Hacker News new | ask | show | jobs
by simonw 785 days ago
Do you have an NVIDIA GPU? I have not had much luck with the transformers library on a Mac.
1 comments

Of course. I thought Nvidia GPUs are pretty much a must have to play with DL models.
Well being able to run these models on CPU was pretty much the revolutionary part of llama.cpp.
I can run them on CPU - HF uses plain Pytorch code - fully supported on CPU.
But it's likely to be much slower than what you'd get with a backend like llama.cpp on CPU (particularly if you're running on a Mac, but I think on Linux as well), as well as not supporting features like CPU offloading.
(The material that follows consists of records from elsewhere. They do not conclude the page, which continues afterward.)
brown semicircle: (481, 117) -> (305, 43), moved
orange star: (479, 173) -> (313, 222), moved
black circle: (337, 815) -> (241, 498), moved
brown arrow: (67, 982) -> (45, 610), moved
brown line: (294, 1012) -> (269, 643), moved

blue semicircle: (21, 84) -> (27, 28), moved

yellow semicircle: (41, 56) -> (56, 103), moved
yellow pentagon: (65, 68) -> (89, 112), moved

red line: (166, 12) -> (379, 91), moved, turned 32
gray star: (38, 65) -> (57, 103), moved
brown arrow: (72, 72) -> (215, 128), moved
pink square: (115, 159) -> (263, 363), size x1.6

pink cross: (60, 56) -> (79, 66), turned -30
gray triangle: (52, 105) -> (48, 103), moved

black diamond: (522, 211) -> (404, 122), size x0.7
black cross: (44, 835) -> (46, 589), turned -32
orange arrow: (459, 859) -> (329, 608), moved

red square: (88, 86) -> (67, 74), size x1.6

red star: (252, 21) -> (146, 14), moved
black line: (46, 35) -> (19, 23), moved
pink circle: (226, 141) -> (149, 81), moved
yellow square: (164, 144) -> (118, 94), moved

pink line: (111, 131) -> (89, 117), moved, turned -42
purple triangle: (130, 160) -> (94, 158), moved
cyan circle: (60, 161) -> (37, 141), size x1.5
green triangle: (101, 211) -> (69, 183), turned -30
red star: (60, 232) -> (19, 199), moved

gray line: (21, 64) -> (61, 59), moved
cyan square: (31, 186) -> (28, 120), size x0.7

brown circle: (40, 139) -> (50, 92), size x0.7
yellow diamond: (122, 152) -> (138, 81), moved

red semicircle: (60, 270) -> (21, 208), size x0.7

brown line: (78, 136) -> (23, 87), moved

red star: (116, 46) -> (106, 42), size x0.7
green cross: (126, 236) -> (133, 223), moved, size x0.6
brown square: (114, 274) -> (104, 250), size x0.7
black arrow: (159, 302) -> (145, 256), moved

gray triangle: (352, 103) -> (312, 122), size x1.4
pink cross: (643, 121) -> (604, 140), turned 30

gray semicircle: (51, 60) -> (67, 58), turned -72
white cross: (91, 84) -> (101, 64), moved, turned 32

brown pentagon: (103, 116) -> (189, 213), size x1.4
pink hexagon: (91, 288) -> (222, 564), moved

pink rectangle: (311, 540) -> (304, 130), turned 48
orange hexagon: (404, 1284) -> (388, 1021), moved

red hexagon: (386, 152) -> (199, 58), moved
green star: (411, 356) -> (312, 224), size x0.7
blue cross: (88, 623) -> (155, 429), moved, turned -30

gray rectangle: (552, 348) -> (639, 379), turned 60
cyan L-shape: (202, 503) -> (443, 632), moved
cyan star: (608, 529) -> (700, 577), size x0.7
Are there benchmarks? 2x speed up would not be enough for me to return to c++ hell, but 5x might be, in some circumstances.
I think the biggest selling point of ollama (llama.cpp) are quantizations, for a slight hit (with q8 or q4) in quality you can get a significant performance boost.
There's a Python binding for llama.cpp which is actively maintained and has worked well for me: https://github.com/abetlen/llama-cpp-python
Ollama supports many radeons now. And I guess llama.cpp does too, after all it's what ollama uses as backend.
PyTorch (the underlying framework of HF) supports AMD as well, though I haven’t tried it.